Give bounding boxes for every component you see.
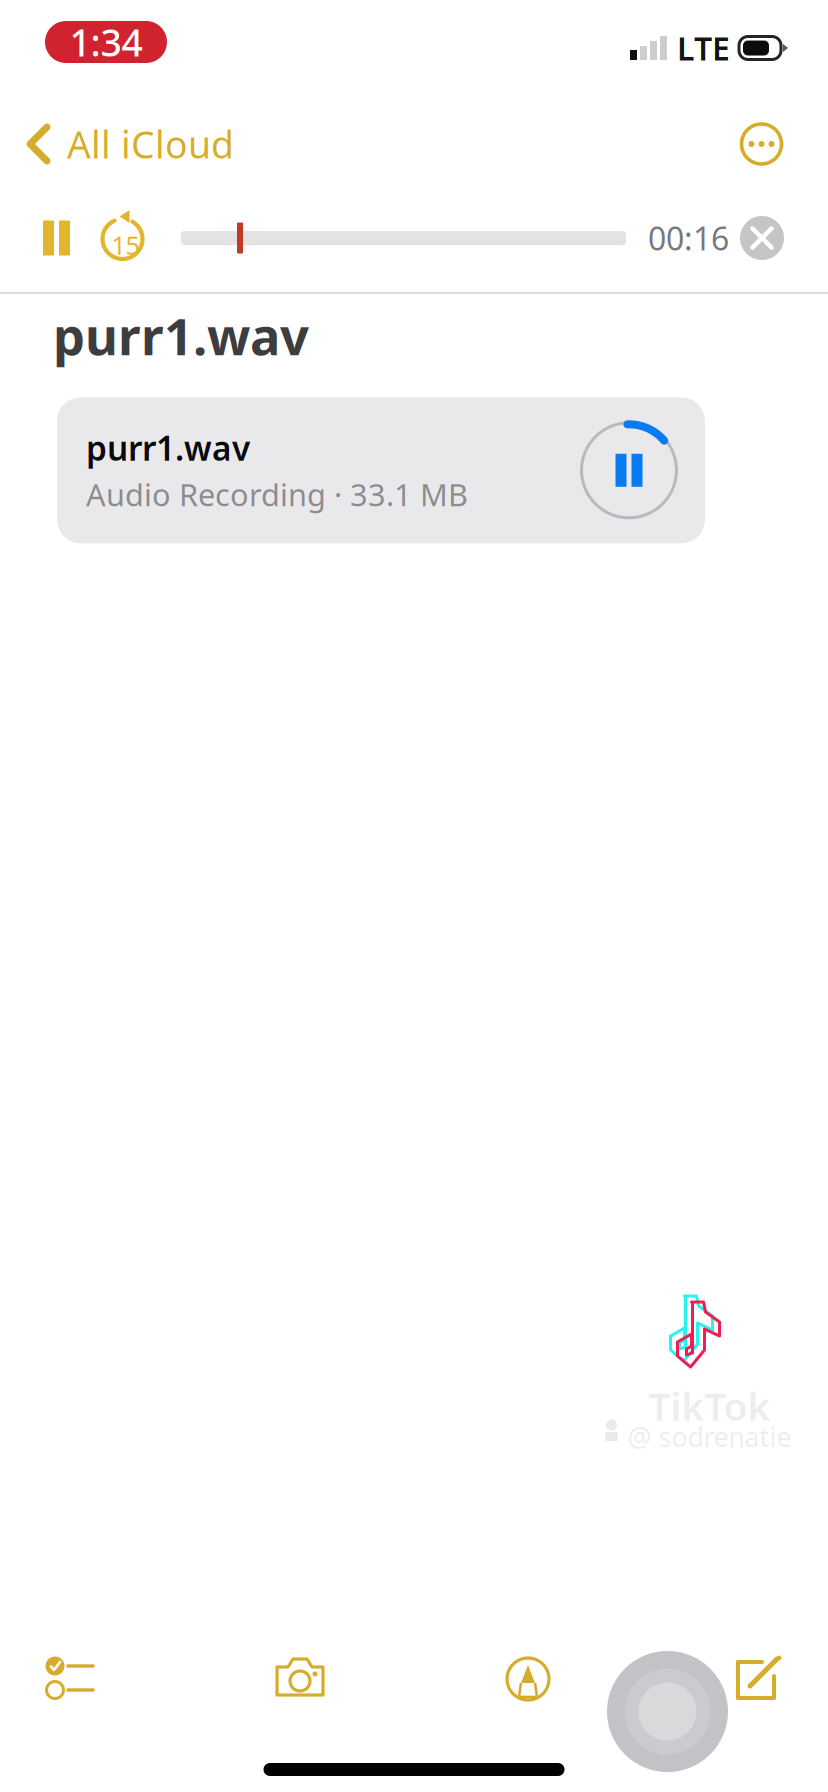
button[interactable]: More options xyxy=(740,102,828,186)
button[interactable]: Checklist xyxy=(25,1634,115,1724)
button[interactable]: Rewind 15 seconds xyxy=(85,193,161,283)
staticText: purr1.wav xyxy=(86,426,250,470)
button[interactable]: All iCloud xyxy=(0,105,234,183)
staticText: 15 xyxy=(112,228,140,262)
staticText: LTE xyxy=(677,27,730,69)
button[interactable]: Pause xyxy=(28,196,85,280)
staticText: All iCloud xyxy=(67,119,234,169)
staticText: Audio Recording · 33.1 MB xyxy=(86,474,468,515)
staticText: @ sodrenatie xyxy=(628,1419,792,1454)
button[interactable]: purr1.wav xyxy=(57,397,705,543)
button[interactable]: Markup xyxy=(485,1634,575,1724)
button[interactable]: New note xyxy=(715,1634,805,1724)
staticText: 00:16 xyxy=(648,217,729,259)
staticText: purr1.wav xyxy=(53,302,309,369)
staticText: 1:34 xyxy=(70,17,142,67)
staticText: TikTok xyxy=(648,1380,770,1431)
button[interactable]: Camera xyxy=(255,1634,345,1724)
button[interactable]: Close player xyxy=(740,202,828,274)
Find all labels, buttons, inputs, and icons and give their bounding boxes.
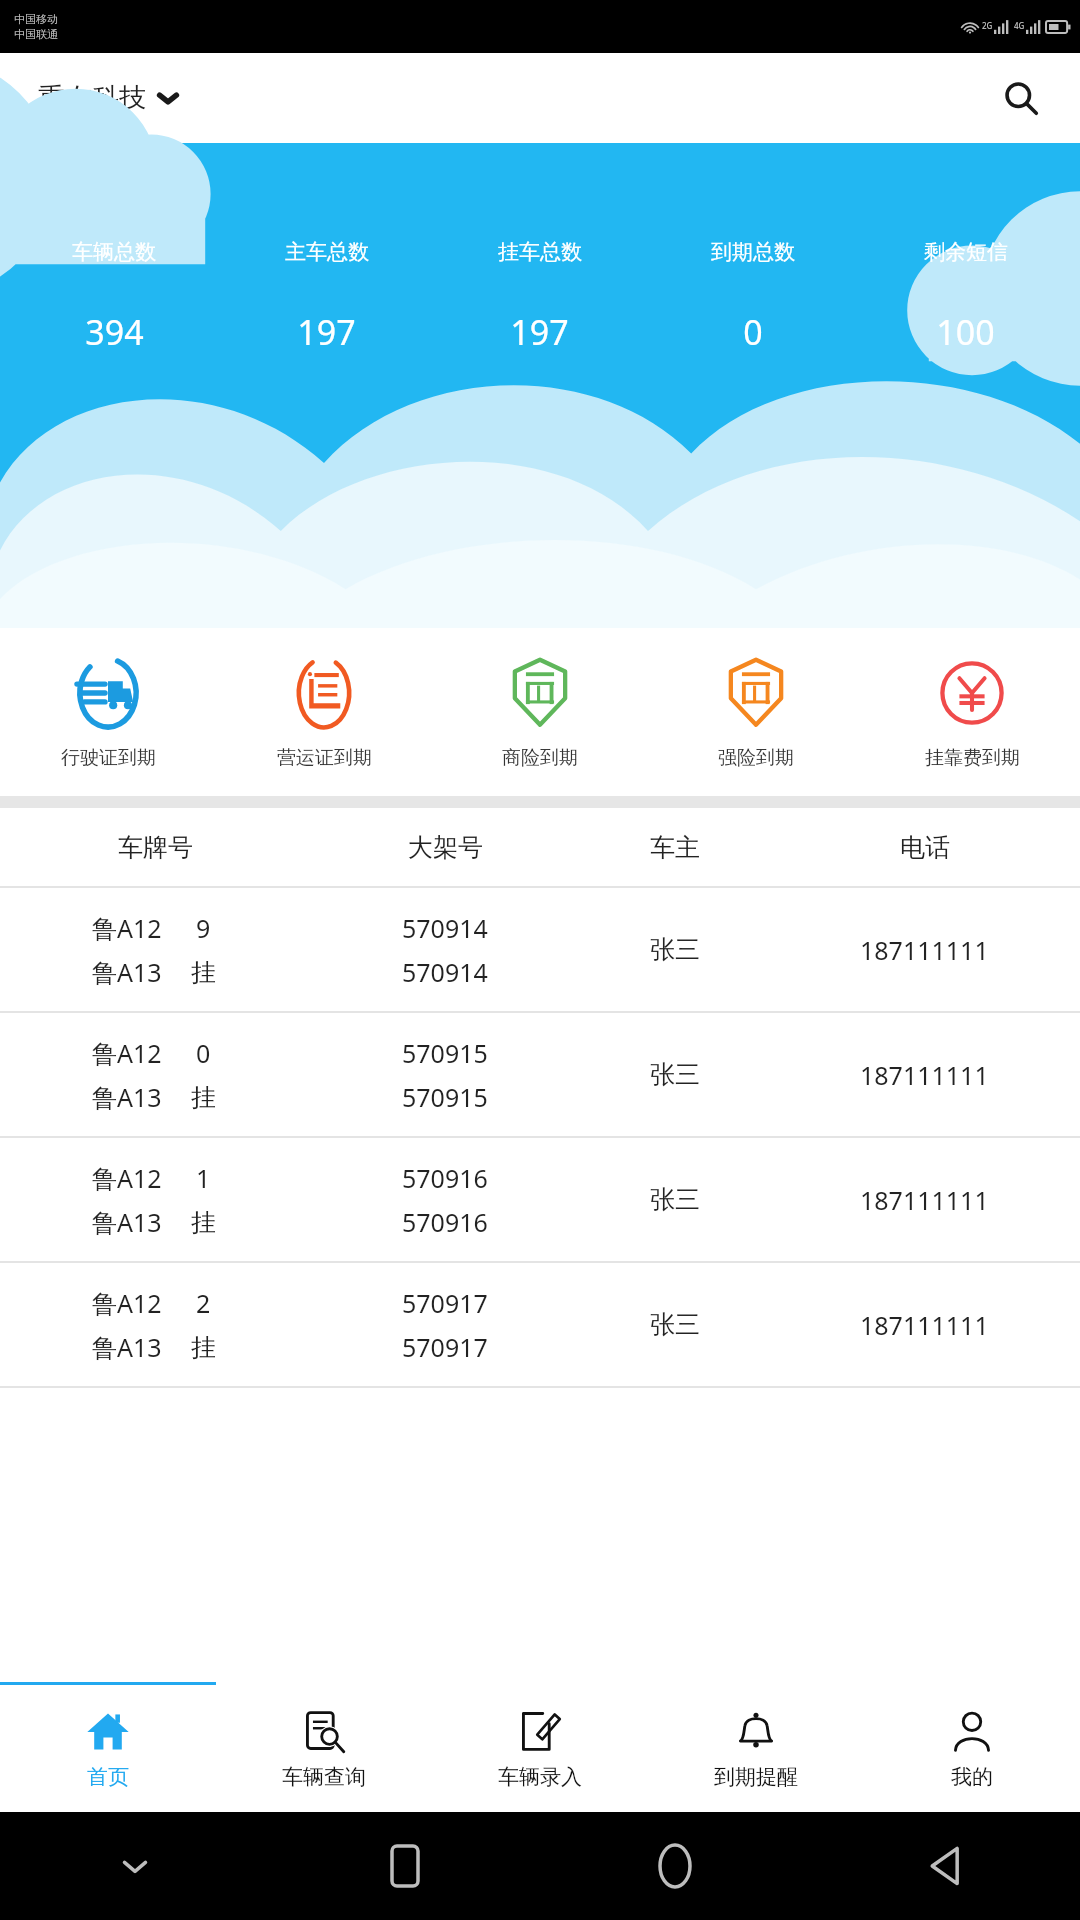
staticText: 营运证到期 bbox=[277, 746, 372, 770]
staticText: 鲁A13 bbox=[92, 1080, 162, 1114]
staticText: 大架号 bbox=[408, 832, 483, 863]
staticText: 570917 bbox=[402, 1330, 488, 1364]
staticText: 570917 bbox=[402, 1286, 488, 1320]
staticText: 车辆录入 bbox=[498, 1764, 582, 1790]
staticText: 394 bbox=[85, 309, 144, 355]
staticText: 挂 bbox=[191, 1332, 216, 1363]
staticText: 到期提醒 bbox=[714, 1764, 798, 1790]
button[interactable]: 到期提醒 bbox=[648, 1685, 864, 1812]
staticText: 100 bbox=[936, 309, 995, 355]
staticText: 2G bbox=[982, 20, 993, 31]
staticText: 到期总数 bbox=[711, 239, 795, 265]
staticText: 187111111 bbox=[860, 1308, 989, 1342]
staticText: 1 bbox=[196, 1161, 211, 1195]
button[interactable]: 行驶证到期 bbox=[0, 652, 216, 774]
button[interactable]: 鲁A12 bbox=[0, 1138, 1080, 1263]
staticText: 570916 bbox=[402, 1161, 488, 1195]
staticText: 187111111 bbox=[860, 1183, 989, 1217]
staticText: 强险到期 bbox=[718, 746, 794, 770]
staticText: 主车总数 bbox=[285, 239, 369, 265]
button[interactable]: 首页 bbox=[0, 1685, 216, 1812]
staticText: 张三 bbox=[650, 1309, 700, 1340]
button[interactable]: 鲁A12 bbox=[0, 1263, 1080, 1388]
staticText: 9 bbox=[196, 911, 211, 945]
staticText: 570915 bbox=[402, 1036, 488, 1070]
staticText: 4G bbox=[1014, 20, 1025, 31]
staticText: 0 bbox=[196, 1036, 211, 1070]
staticText: 我的 bbox=[951, 1764, 993, 1790]
staticText: 电话 bbox=[900, 832, 950, 863]
staticText: 鲁A12 bbox=[92, 911, 162, 945]
staticText: 挂 bbox=[191, 1082, 216, 1113]
button[interactable]: 我的 bbox=[864, 1685, 1080, 1812]
staticText: 鲁A12 bbox=[92, 1286, 162, 1320]
staticText: 车主 bbox=[650, 832, 700, 863]
staticText: 0 bbox=[743, 309, 763, 355]
button[interactable]: 强险到期 bbox=[648, 652, 864, 774]
button[interactable]: 重友科技 bbox=[38, 81, 178, 115]
button[interactable]: 车辆查询 bbox=[216, 1685, 432, 1812]
staticText: 中国移动 bbox=[14, 12, 58, 26]
staticText: 挂车总数 bbox=[498, 239, 582, 265]
button[interactable]: 营运证到期 bbox=[216, 652, 432, 774]
staticText: 鲁A13 bbox=[92, 1205, 162, 1239]
staticText: 187111111 bbox=[860, 933, 989, 967]
button[interactable]: 挂靠费到期 bbox=[864, 652, 1080, 774]
staticText: 鲁A12 bbox=[92, 1161, 162, 1195]
staticText: 挂 bbox=[191, 957, 216, 988]
staticText: 车辆查询 bbox=[282, 1764, 366, 1790]
staticText: 重友科技 bbox=[38, 81, 146, 115]
staticText: 张三 bbox=[650, 1059, 700, 1090]
staticText: 挂 bbox=[191, 1207, 216, 1238]
staticText: 570916 bbox=[402, 1205, 488, 1239]
button[interactable]: 商险到期 bbox=[432, 652, 648, 774]
button[interactable]: 鲁A12 bbox=[0, 1013, 1080, 1138]
button[interactable]: Search bbox=[996, 73, 1046, 123]
staticText: 197 bbox=[510, 309, 569, 355]
staticText: 张三 bbox=[650, 934, 700, 965]
staticText: 首页 bbox=[87, 1764, 129, 1790]
staticText: 中国联通 bbox=[14, 27, 58, 41]
staticText: 187111111 bbox=[860, 1058, 989, 1092]
staticText: 张三 bbox=[650, 1184, 700, 1215]
staticText: 剩余短信 bbox=[924, 239, 1008, 265]
staticText: 行驶证到期 bbox=[61, 746, 156, 770]
staticText: 挂靠费到期 bbox=[925, 746, 1020, 770]
button[interactable]: 车辆录入 bbox=[432, 1685, 648, 1812]
staticText: 鲁A13 bbox=[92, 955, 162, 989]
staticText: 2 bbox=[196, 1286, 211, 1320]
staticText: 570914 bbox=[402, 911, 488, 945]
staticText: 鲁A13 bbox=[92, 1330, 162, 1364]
staticText: 车牌号 bbox=[118, 832, 193, 863]
staticText: 鲁A12 bbox=[92, 1036, 162, 1070]
staticText: 570914 bbox=[402, 955, 488, 989]
staticText: 商险到期 bbox=[502, 746, 578, 770]
staticText: 197 bbox=[297, 309, 356, 355]
staticText: 570915 bbox=[402, 1080, 488, 1114]
staticText: 车辆总数 bbox=[72, 239, 156, 265]
button[interactable]: 鲁A12 bbox=[0, 888, 1080, 1013]
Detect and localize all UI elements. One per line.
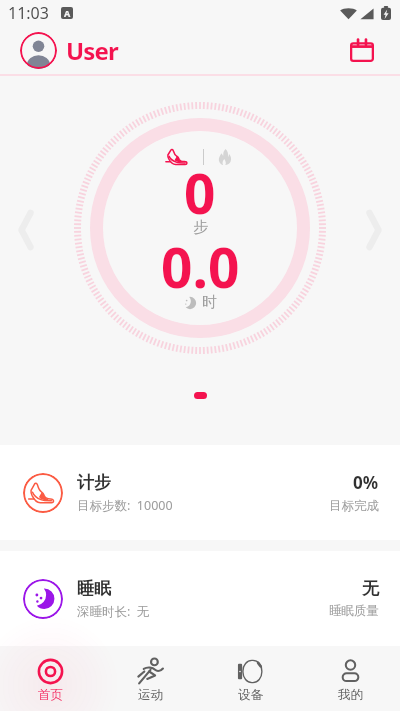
staticText: 时 <box>202 293 217 312</box>
button[interactable]: User <box>20 32 119 69</box>
staticText: 我的 <box>338 687 363 703</box>
staticText: 0.0 <box>161 229 240 304</box>
staticText: 运动 <box>138 687 163 703</box>
staticText: 睡眠质量 <box>329 603 379 619</box>
button[interactable]: 计步 <box>0 445 400 540</box>
staticText: 计步 <box>77 472 111 493</box>
button[interactable]: 设备 <box>200 646 300 711</box>
staticText: 睡眠 <box>77 578 111 599</box>
button[interactable]: 睡眠 <box>0 551 400 646</box>
staticText: 0% <box>353 471 379 494</box>
button[interactable]: 运动 <box>100 646 200 711</box>
staticText: 首页 <box>38 687 63 703</box>
staticText: 11:03 <box>8 2 49 24</box>
staticText: A <box>64 7 71 19</box>
button[interactable]: Calendar <box>340 28 384 72</box>
staticText: 深睡时长: 无 <box>77 603 150 620</box>
staticText: 目标步数: 10000 <box>77 497 173 514</box>
staticText: 步 <box>193 218 208 237</box>
button[interactable]: 首页 <box>0 646 100 711</box>
button[interactable]: Next day <box>354 210 394 250</box>
staticText: 无 <box>362 578 379 599</box>
staticText: User <box>66 34 119 67</box>
button[interactable]: 我的 <box>300 646 400 711</box>
staticText: 目标完成 <box>329 498 379 514</box>
staticText: 设备 <box>238 687 263 703</box>
staticText: 0 <box>184 155 216 230</box>
button[interactable]: Previous day <box>6 210 46 250</box>
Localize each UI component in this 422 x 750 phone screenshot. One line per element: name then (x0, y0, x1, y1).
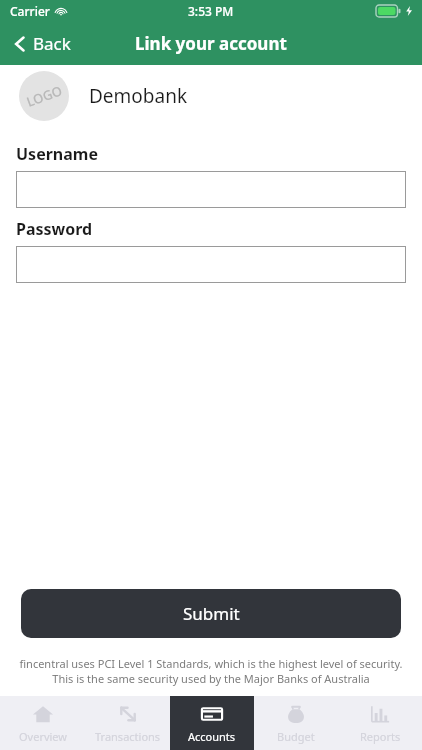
staticText: LOGO (24, 81, 65, 111)
button[interactable]: Submit (21, 589, 401, 638)
staticText: Link your account (135, 32, 287, 55)
staticText: 3:53 PM (188, 3, 234, 19)
button[interactable]: Budget (254, 696, 338, 750)
staticText: Overview (19, 729, 67, 744)
staticText: Back (33, 32, 71, 55)
button[interactable]: Reports (338, 696, 422, 750)
staticText: Password (16, 218, 93, 240)
staticText: Carrier (10, 3, 50, 19)
button[interactable]: Accounts (170, 696, 254, 750)
button[interactable]: Overview (0, 696, 85, 750)
staticText: Transactions (95, 729, 161, 744)
staticText: This is the same security used by the Ma… (14, 671, 408, 686)
staticText: Budget (277, 729, 315, 744)
staticText: Demobank (89, 83, 188, 109)
staticText: Accounts (188, 729, 236, 744)
staticText: Submit (183, 602, 240, 625)
button[interactable] (16, 171, 406, 208)
button[interactable]: Back (0, 26, 83, 61)
button[interactable]: Transactions (85, 696, 170, 750)
staticText: fincentral uses PCI Level 1 Standards, w… (14, 656, 408, 671)
staticText: Reports (360, 729, 401, 744)
staticText: Username (16, 143, 98, 165)
button[interactable] (16, 246, 406, 283)
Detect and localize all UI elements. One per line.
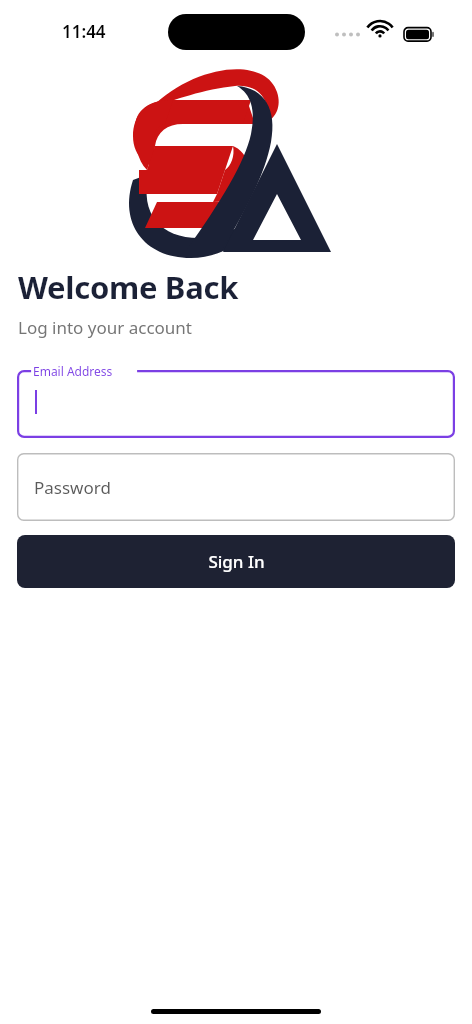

▸ What needs to be done
Your answer must be one number: how many lines of the data contain "Budget".

▸ Answer space
2